#### TASK STATEMENT
The expected result is a word-for-word copy of the entries, minus any pictures.

#### Transcribed page contents
+ + +

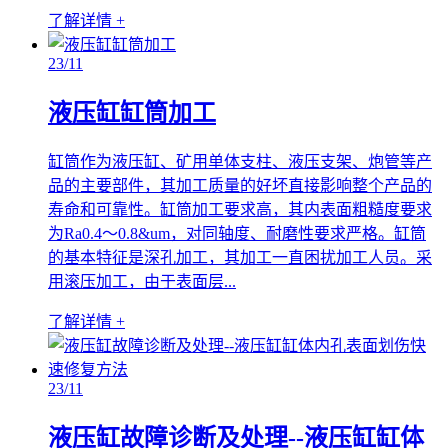
了解详情 +
23
/11
液压缸缸筒加工
缸筒作为液压缸、矿用单体支柱、液压支架、炮管等产
品的主要部件，其加工质量的好坏直接影响整个产品的
寿命和可靠性。缸筒加工要求高，其内表面粗糙度要求
为Ra0.4～0.8&um，对同轴度、耐磨性要求严格。缸筒
的基本特征是深孔加工，其加工一直困扰加工人员。采
用滚压加工，由于表面层...
了解详情 +
23
/11
液压缸故障诊断及处理--液压缸缸体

+ + +

#### TASK RESPONSE
了解详情 +
23
/11
液压缸缸筒加工
缸筒作为液压缸、矿用单体支柱、液压支架、炮管等产
品的主要部件，其加工质量的好坏直接影响整个产品的
寿命和可靠性。缸筒加工要求高，其内表面粗糙度要求
为Ra0.4～0.8&um，对同轴度、耐磨性要求严格。缸筒
的基本特征是深孔加工，其加工一直困扰加工人员。采
用滚压加工，由于表面层...
了解详情 +
23
/11
液压缸故障诊断及处理--液压缸缸体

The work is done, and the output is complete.